▸ **Working data**

◇ ◇ ◇ ◇ ◇ ◇ ◇

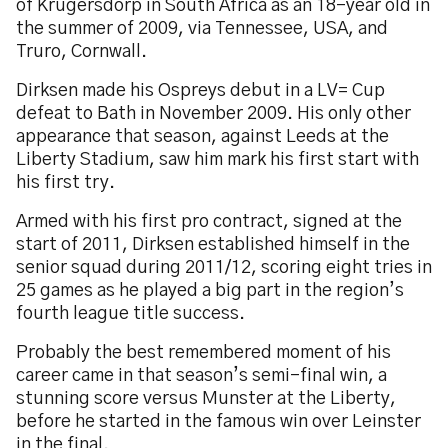
of Krugersdorp in South Africa as an 18-year old in
the summer of 2009, via Tennessee, USA, and
Truro, Cornwall.
Dirksen made his Ospreys debut in a LV= Cup
defeat to Bath in November 2009. His only other
appearance that season, against Leeds at the
Liberty Stadium, saw him mark his first start with
his first try.
Armed with his first pro contract, signed at the
start of 2011, Dirksen established himself in the
senior squad during 2011/12, scoring eight tries in
25 games as he played a big part in the region’s
fourth league title success.
Probably the best remembered moment of his
career came in that season’s semi-final win, a
stunning score versus Munster at the Liberty,
before he started in the famous win over Leinster
in the final.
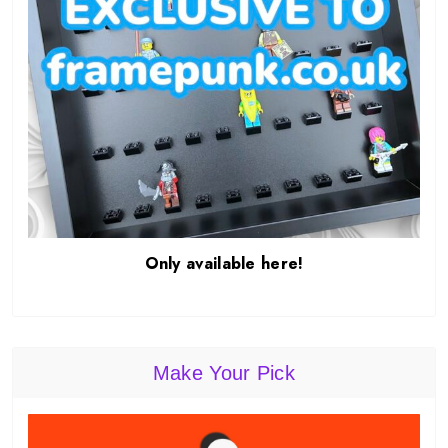
Only available here!
Make Your Pick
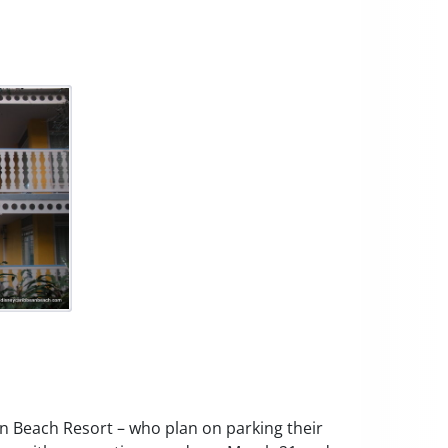
an Beach Resort – who plan on parking their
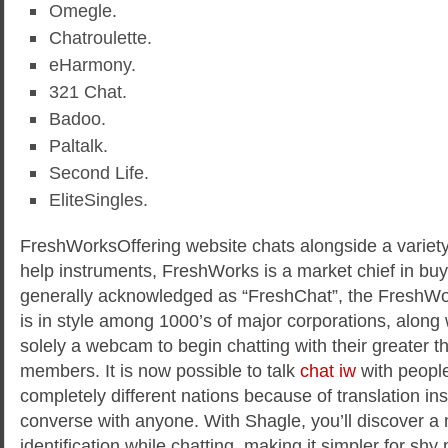
Omegle.
Chatroulette.
eHarmony.
321 Chat.
Badoo.
Paltalk.
Second Life.
EliteSingles.
FreshWorksOffering website chats alongside a variety 
help instruments, FreshWorks is a market chief in buy
generally acknowledged as “FreshChat”, the FreshW
is in style among 1000’s of major corporations, along
solely a webcam to begin chatting with their greater th
members. It is now possible to talk
chat iw
with people
completely different nations because of translation in
converse with anyone. With Shagle, you’ll discover a
identification while chatting, making it simpler for shy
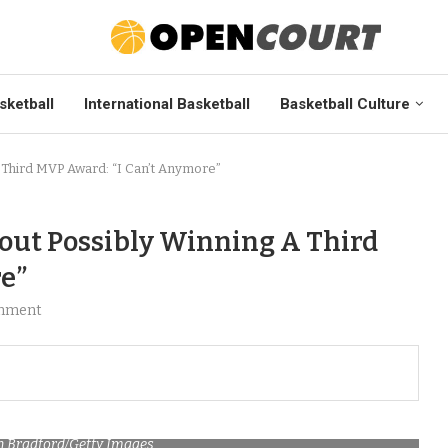
sketball
International Basketball
Basketball Culture
 Third MVP Award: “I Can’t Anymore”
bout Possibly Winning A Third
e”
mment
n Bradford/Getty Images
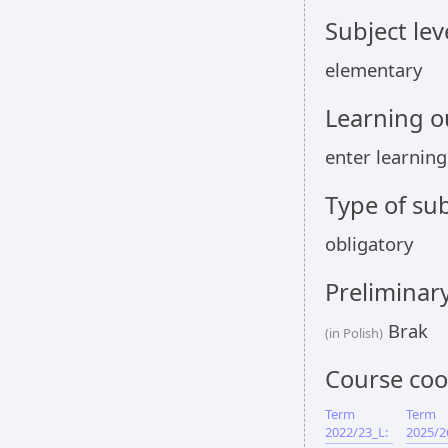
Subject lev
elementary
Learning 
enter learnin
Type of sub
obligatory
Preliminar
Brak
(in Polish)
Course coo
Term
Term
2022/23_L:
2025/2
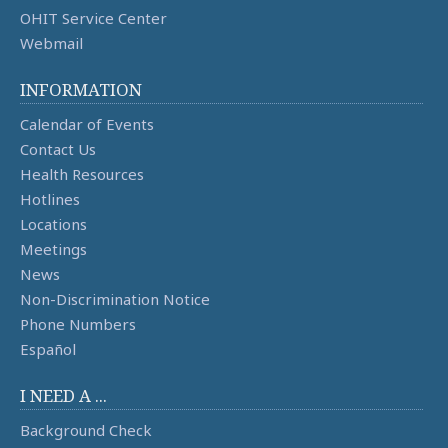
OHIT Service Center
Webmail
INFORMATION
Calendar of Events
Contact Us
Health Resources
Hotlines
Locations
Meetings
News
Non-Discrimination Notice
Phone Numbers
Español
I NEED A ...
Background Check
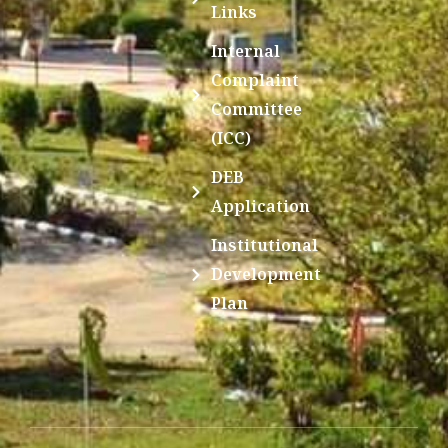
Links
Internal
Complaint
Committee
(ICC)
DEB
Application
Institutional
Development
Plan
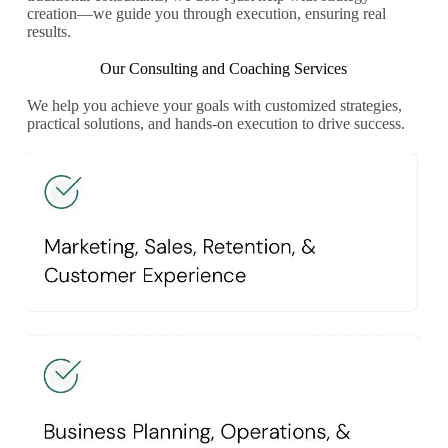
creation—we guide you through execution, ensuring real
results.
Our Consulting and Coaching Services
We help you achieve your goals with customized strategies,
practical solutions, and hands-on execution to drive success.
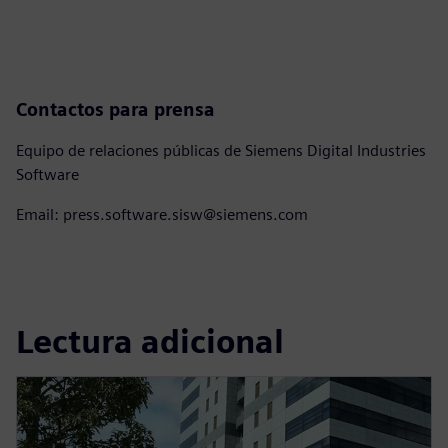
Contactos para prensa
Equipo de relaciones públicas de Siemens Digital Industries
Software
Email: press.software.sisw@siemens.com
Lectura adicional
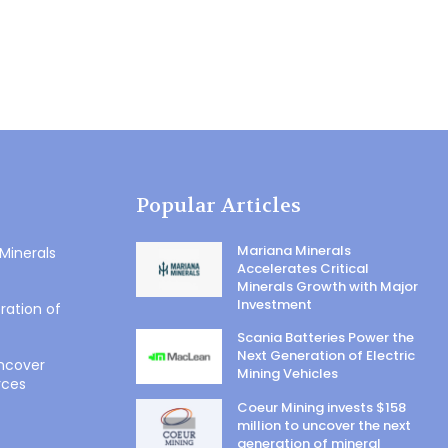
Popular Articles
Mariana Minerals
 Minerals
Accelerates Critical
Minerals Growth with Major
Investment
ration of
Scania Batteries Power the
Next Generation of Electric
uncover
Mining Vehicles
rces
Coeur Mining invests $158
million to uncover the next
generation of mineral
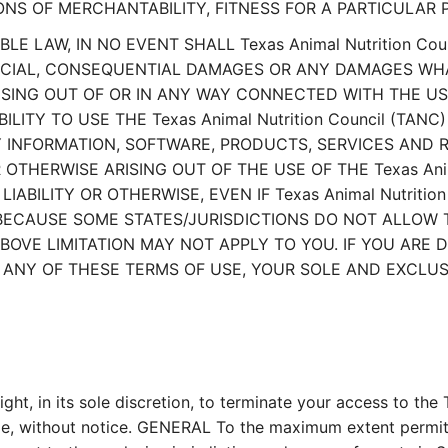
ONS OF MERCHANTABILITY, FITNESS FOR A PARTICULAR 
 LAW, IN NO EVENT SHALL Texas Animal Nutrition Coun
 SPECIAL, CONSEQUENTIAL DAMAGES OR ANY DAMAGES WH
ISING OUT OF OR IN ANY WAY CONNECTED WITH THE USE
BILITY TO USE THE Texas Animal Nutrition Council (TAN
NY INFORMATION, SOFTWARE, PRODUCTS, SERVICES AN
 OR OTHERWISE ARISING OUT OF THE USE OF THE Texas Ani
ABILITY OR OTHERWISE, EVEN IF Texas Animal Nutrition
BECAUSE SOME STATES/JURISDICTIONS DO NOT ALLOW TH
VE LIMITATION MAY NOT APPLY TO YOU. IF YOU ARE DI
WITH ANY OF THESE TERMS OF USE, YOUR SOLE AND EXCL
ght, in its sole discretion, to terminate your access to th
time, without notice. GENERAL To the maximum extent permit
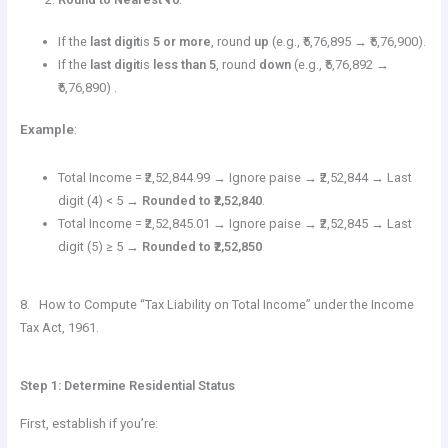
If the
last digit
is
5 or more
, round
up
(e.g., ₹5,76,895 → ₹5,76,900).
If the
last digit
is
less than 5
, round
down
(e.g., ₹5,76,892 →
₹5,76,890) .
Example
:
Total Income = ₹2,52,844.99 → Ignore paise → ₹2,52,844 → Last
digit (4) < 5 →
Rounded to ₹2,52,840
.
Total Income = ₹2,52,845.01 → Ignore paise → ₹2,52,845 → Last
digit (5) ≥ 5 →
Rounded to ₹2,52,850
8. How to Compute “Tax Liability on Total Income” under the Income
Tax Act, 1961.
Step 1: Determine Residential Status
First, establish if you’re:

◇ ◇ ◇ ◇ ◇ ◇ ◇

▸ **Work item**
Which lines of the entries above contain the string "that"? Copy each one.

▸ **Exercise solution**
appearance that season, against Leeds at the
career came in that season’s semi-final win, a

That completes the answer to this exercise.